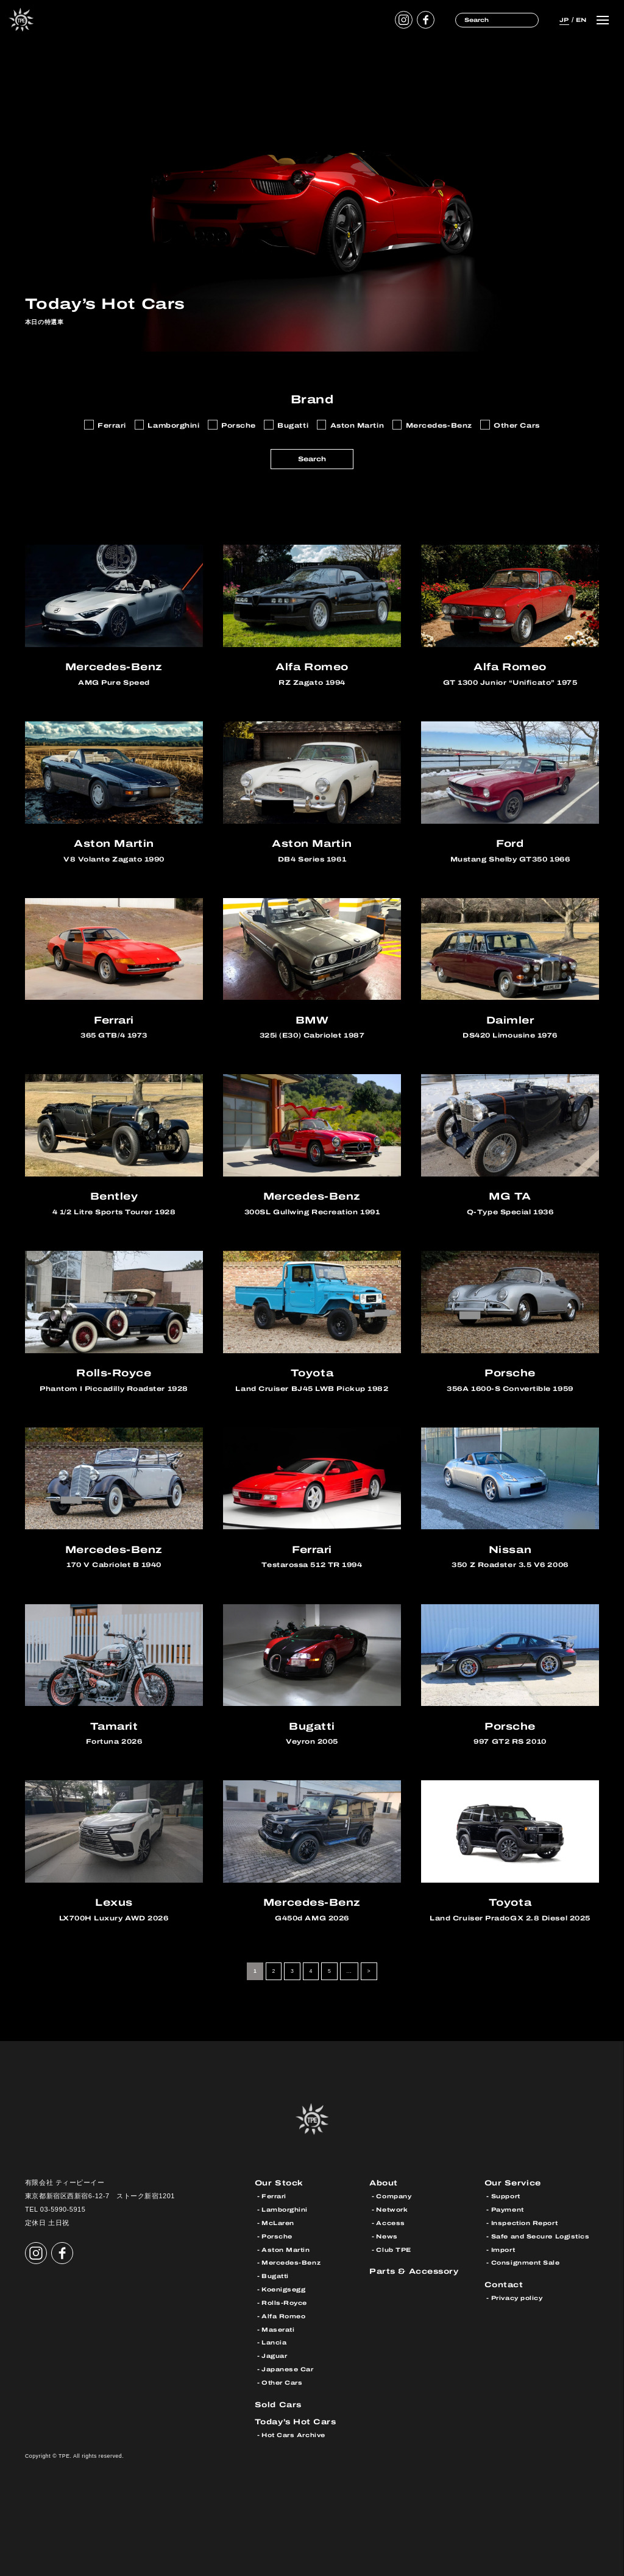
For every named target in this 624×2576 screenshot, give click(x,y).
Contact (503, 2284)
§
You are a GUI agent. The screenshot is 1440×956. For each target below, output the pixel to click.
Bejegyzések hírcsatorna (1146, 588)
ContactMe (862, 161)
§
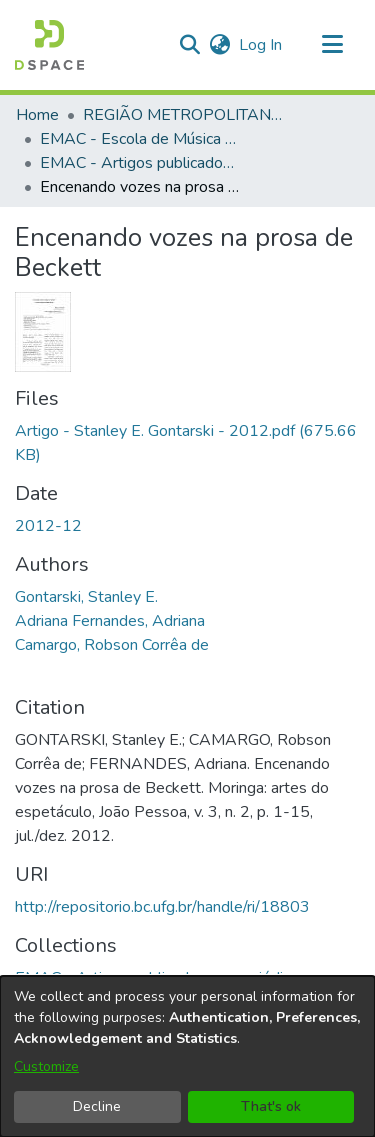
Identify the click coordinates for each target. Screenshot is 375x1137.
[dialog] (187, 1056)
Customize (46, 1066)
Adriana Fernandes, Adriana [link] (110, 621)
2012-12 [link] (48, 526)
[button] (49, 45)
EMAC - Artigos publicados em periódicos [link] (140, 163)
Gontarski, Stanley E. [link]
§
[What is required]
Working from the material above, restate word for word the lines between the line with "[button] (49, 45)" and the line with "Gontarski, Stanley E. [link]", both included, and only those.

[Answer to this problem]
[button] (49, 45)
EMAC - Artigos publicados em periódicos [link] (140, 163)
Gontarski, Stanley E. [link]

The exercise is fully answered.